On the issue power in campuses, Echono lamented that some universities were charged between N300 million to N400 million as electricity bill in one month, wondering how the institutions can cope if there is no urgent intervention.

He therefore disclosed that TETFund has commenced conversations and held a meeting with people from the Ministry of Power to find a way to address the issue of power supply in tertiary schools.

“It’s going to be one of the major issues we are going to look at when we call our major stakeholders meeting of all heads of schools. We have to put our heads together to see how we need to have alternative power sources that will reduce the burden.

“As I speak, some universities are getting N300 million, N400 million bill for electricity in one month. How can they cope? Some are even rationing; they have light for only four hours a day,” he said.

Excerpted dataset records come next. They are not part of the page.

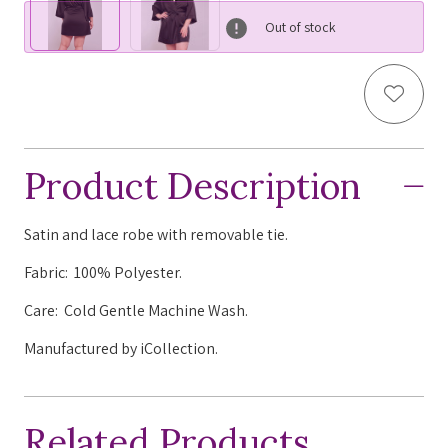
Out of stock
Add to
Product Description
Satin and lace robe with removable tie.
Fabric: 100% Polyester.
Care: Cold Gentle Machine Wash.
Manufactured by iCollection.
Related Products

On his part, the National President of NANS, Emonefe, noted that the leadership of NANS has resolved not to go on a national protest because it has realized that most of the interventions the students were enjoying were not gotten through protests.

“We didn’t get them through protest and we believe that through dialogue we can achieve more. The student loan, we didn’t get it through protest.

“If we protest, we would not get results, things will be destroyed, our academic calendar will be obstructed, and we’ll spend more years in school, we don’t want that.”